Public interest litigation has been filed with India’s Supreme Court by John Brittas, a member of the Communist Party of India (Marxist) and member of parliament’s upper house, seeking a court-monitored probe into the Pegasus spyware scandal.
Saying that snooping would impact the Right to Free Speech and Expression, Brittas said it has raised concern among Indians.
He said in a statement on Sunday that despite being very serious, the federal government of India has not cared to investigate the allegations of using Israeli spyware for snooping.
Rather it had “made only a hopeful hope that the time-tested processes in our country are well-established to ensure that unauthorised surveillance does not occur”, he added.
The CPI-M member also raised concern about the gravity of snooping as he stated that if it was done by the federal government then it was done in an unauthorised way while if any foreign agency did it then it constituted an act of external aggression.
Reportedly, around 50,000 people including politicians, diplomats, activists and journalists across the globe have reportedly been snooped on by governments using the spyware programme Pegasus, made by an Israeli firm, NSO Group, that hacks phones.

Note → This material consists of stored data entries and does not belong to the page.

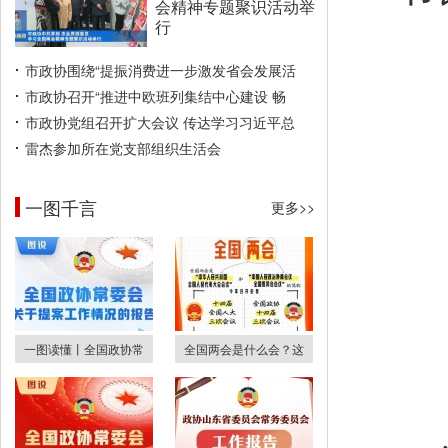
会精神专题聚识活动举
行
市政协围绕“提振消费进一步激发省会发展活
市政协召开“推进中欧班列集结中心建设 畅
市政协党组召开扩大会议 传达学习习近平总
雷杰参加所在党支部组织生活会
一图千言
更多>>
一图读懂丨全国政协常
全国两会是什么会？这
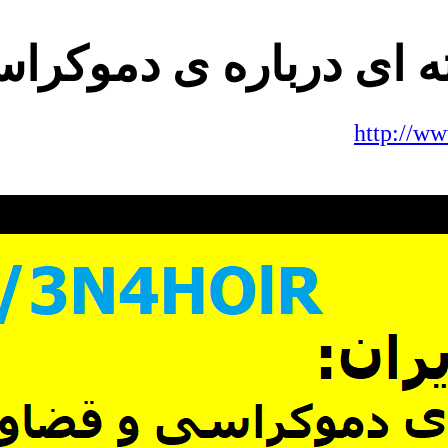
http://w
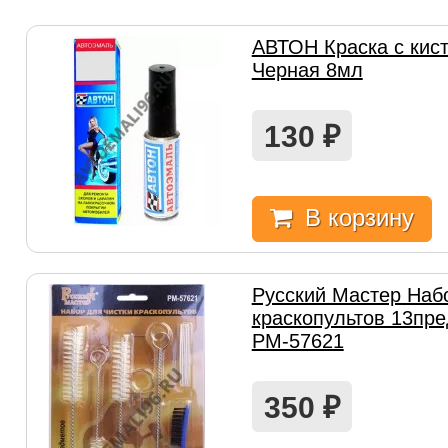
АВТОН Краска с кист
Черная 8мл
130
₽
В корзину
Русский Мастер Набо
краскопультов 13пр
РМ-57621
350
₽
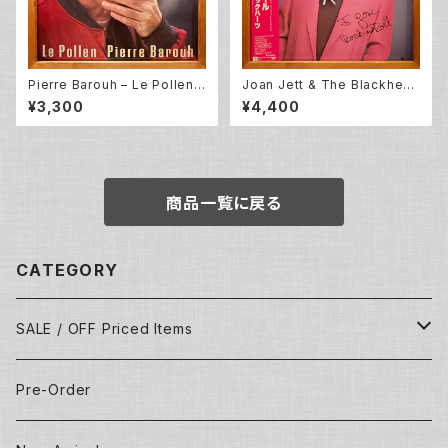
Pierre Barouh – Le Pollen
Joan Jett & The Blackhear
(LP)
ts – I Love Rock 'N Roll (L
¥3,300
¥4,400
P)
商品一覧に戻る
CATEGORY
SALE / OFF Priced Items
Dead Stocks
Pre-Order
Techno/House/Dance Music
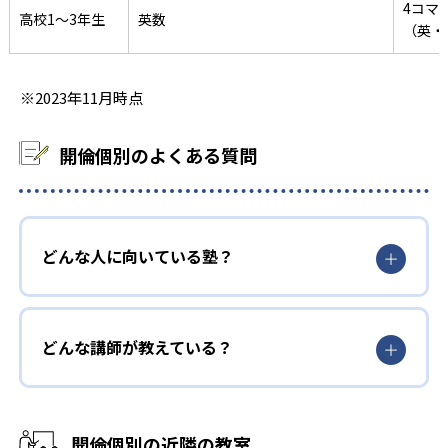
4コマ
高校1～3年生
英数
-
-
宇都宮大学
筑波大学
（英・
-
-
群馬大学
金沢大学
※2023年11月時点
-
-
静岡大学
早稲田大学
開倫個別のよくある質問
-
-
上智大学
東京理科大学
-
-
津田塾大学
学習院大学
どんな人に向いている塾？
-
-
明治大学
青山学院大学
-
立教大学
どんな講師が教えている？
2021年度調べ
※公式HP掲載
開倫個別の近隣の教室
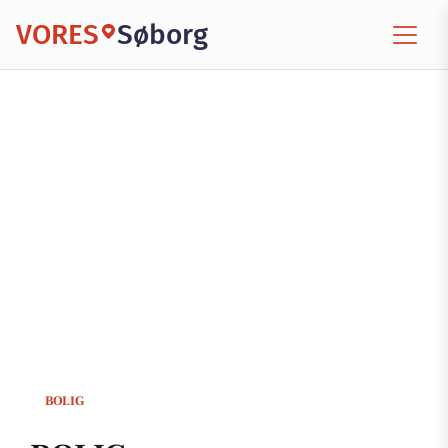
VORES
Søborg
BOLIG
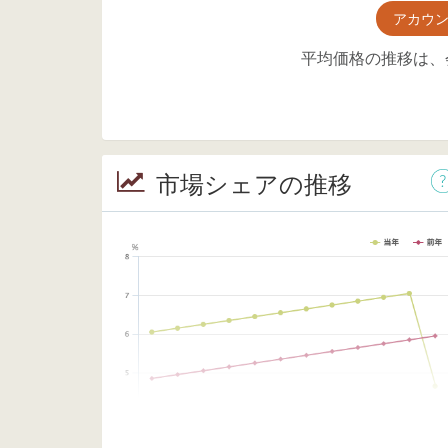
アカウ
平均価格の推移は、
市場シェアの推移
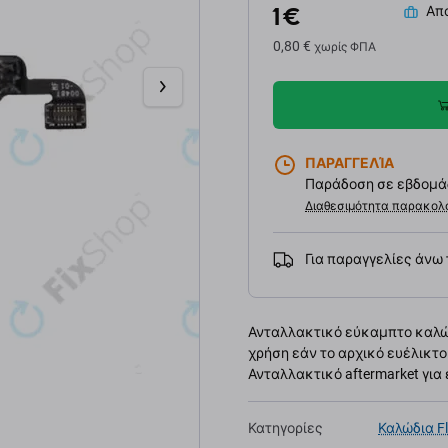
1 €
Απο
0,80 €
χωρίς ΦΠΑ
ΠΑΡΑΓΓΕΛΊΑ
Παράδοση σε εβδομάδ
Διαθεσιμότητα παρακολ
Για παραγγελίες άνω
Ανταλλακτικό εύκαμπτο καλώδιο
χρήση εάν το αρχικό ευέλικτο
Ανταλλακτικό aftermarket για 
Κατηγορίες
Καλώδια F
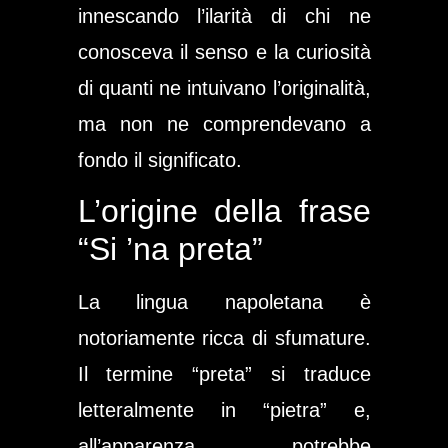
innescando l’ilarità di chi ne
conosceva il senso e la curiosità
di quanti ne intuivano l’originalità,
ma non ne comprendevano a
fondo il significato.
L’origine della frase
“Si ’na preta”
La lingua napoletana è
notoriamente ricca di sfumature.
Il termine “preta” si traduce
letteralmente in “pietra” e,
all’apparenza, potrebbe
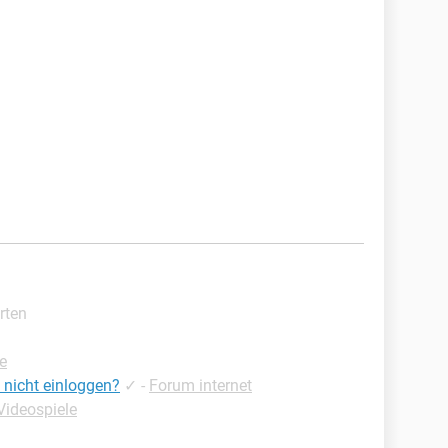
rten
e
nicht einloggen?
✓
-
Forum internet
Videospiele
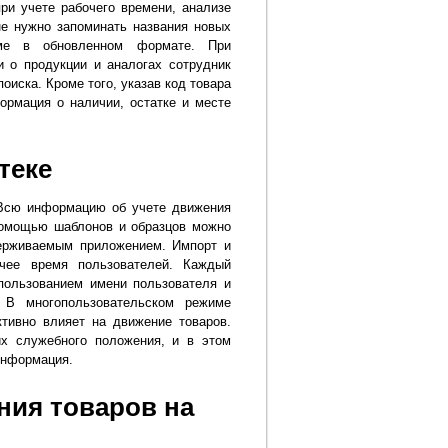
ри учете рабочего времени, анализе
не нужно запоминать названия новых
мме в обновленном формате. При
 о продукции и аналогах сотрудник
иска. Кроме того, указав код товара
ормация о наличии, остатке и месте
теке
 Всю информацию об учете движения
 помощью шаблонов и образцов можно
ерживаемым приложением. Импорт и
чее время пользователей. Каждый
спользованием имени пользователя и
 В многопользовательском режиме
тивно влияет на движение товаров.
их служебного положения, и в этом
информация.
ния товаров на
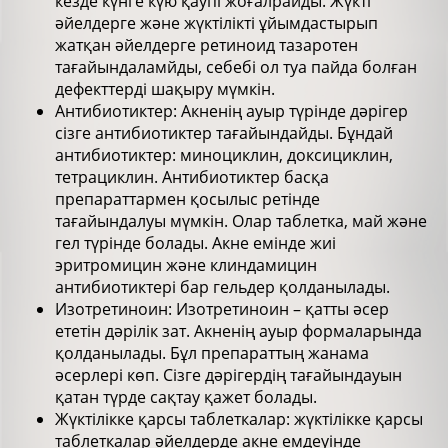
кезде күнге күю қаупі жоғалрайды. Жүкті
әйелдерге және жүктілікті ұйымдастырып
жатқан әйелдерге ретиноид тазаротен
тағайындаламйды, себебі ол туа пайда болған
дефекттерді шақыру мүмкін.
Антибиотиктер: Акненің ауыр түрінде дәрігер
сізге антибиотиктер тағайындайды. Бұндай
антибиотиктер: миноциклин, доксициклин,
тетрациклин. Антибиотиктер басқа
препараттармен қосылыс ретінде
тағайындалуы мүмкін. Олар таблетка, май және
гел түрінде болады. Акне емінде жиі
эритромицин және клиндамицин
антибиотиктері бар гельдер қолданылады.
Изотретиноин: Изотретиноин – қатты әсер
ететін дәрілік зат. Акненің ауыр формаларында
қолданылады. Бұл препараттың жанама
әсерлері көп. Сізге дәрігердің тағайындауын
қатан түрде сақтау қажет болады.
Жүктілікке қарсы таблеткалар: жүктілікке қарсы
таблеткалар әйелдерде акне емдеуінде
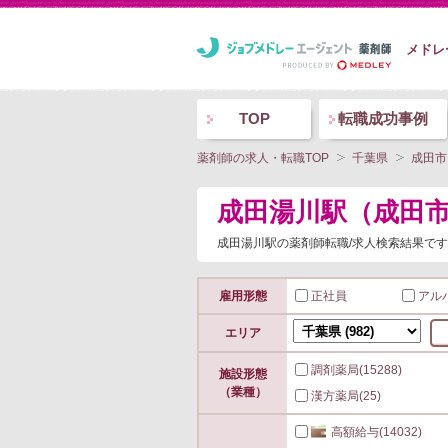
メドレ
TOP
転職成功事例
薬剤師の求人・転職TOP
千葉県
成田市
成田湯川駅（成田
成田湯川駅の薬剤師転職/求人検索結果です
雇用形態
正社員
アル
エリア
調剤薬局
(15288)
施設形態
（業種）
漢方薬局
(25)
高額給与
(14032)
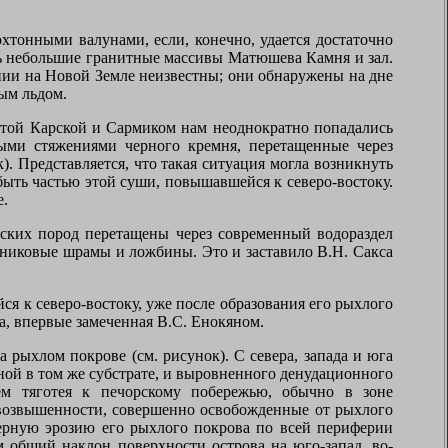
хтонными валунами, если, конечно, удается достаточно
шь небольшие гранитные массивы Матюшева Камня и зал.
нии на Новой Земле неизвестны; они обнаружены на дне
вым льдом.
атой Карской и Сармиком нам неоднократно попадались
ными стяжениями черного кремня, перетащенные через
). Представляется, что такая ситуация могла возникнуть
быть частью этой суши, повышавшейся к северо-востоку.
е.
ских пород перетащены через современный водораздел
дниковые шрамы и ложбины. Это и заставило В.Н. Сакса
 к северо-востоку, уже после образования его рыхлого
а, впервые замеченная В.С. Енокяном.
 рыхлом покрове (см. рисунок). С севера, запада и юга
ой в том же субстрате, и выровненного денудационного
м тяготея к печорскому побережью, обычно в зоне
 возвышенности, совершенно освобожденные от рыхлого
мерную эрозию его рыхлого покрова по всей периферии
 общий наклон поверхности острова на юго-запад, во-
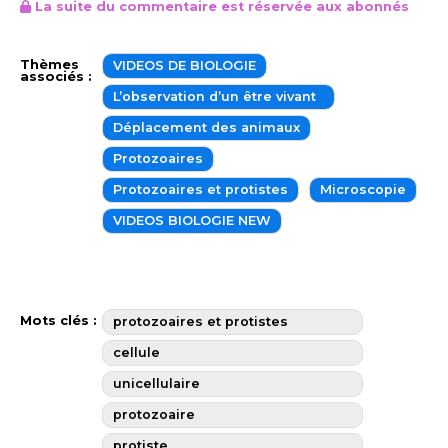
La suite du commentaire est réservée aux abonnés
Thèmes
VIDEOS DE BIOLOGIE
associés :
L’observation d’un être vivant
Déplacement des animaux
Protozoaires
Protozoaires et protistes
Microscopie
VIDEOS BIOLOGIE NEW
Mots clés :
protozoaires et protistes
cellule
unicellulaire
protozoaire
protiste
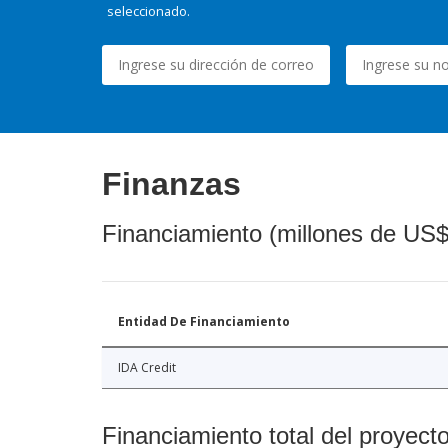
seleccionado.
Finanzas
Financiamiento (millones de US$
Entidad De Financiamiento
IDA Credit
Financiamiento total del proyect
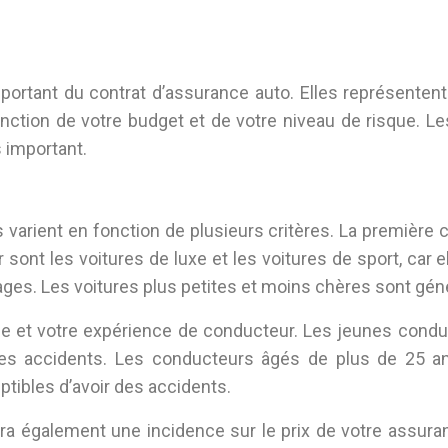
rtant du contrat d’assurance auto. Elles représentent l
fonction de votre budget et de votre niveau de risque. 
s important.
ifs varient en fonction de plusieurs critères. La premiè
 sont les voitures de luxe et les voitures de sport, car
es. Les voitures plus petites et moins chères sont gén
ge et votre expérience de conducteur. Les jeunes conduc
s accidents. Les conducteurs âgés de plus de 25 ans
ibles d’avoir des accidents.
ura également une incidence sur le prix de votre assura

However, India’s Information Technology Minister Ashwini Vaishnav on 19 July said in the lower house of the parliament that media reports on alleged snooping published a day before the start of the Monsoon Session of Parliament “cannot be a coincidence” and stressed that there is “no substance” behind the sensationalism.
However, he did not specify whether the Indian government was using Pegasus spyware.
NSO Group, the Israeli company which makes Pegasus spyware, claimed that the spyware was only sold to governments to prevent crime and terror attacks.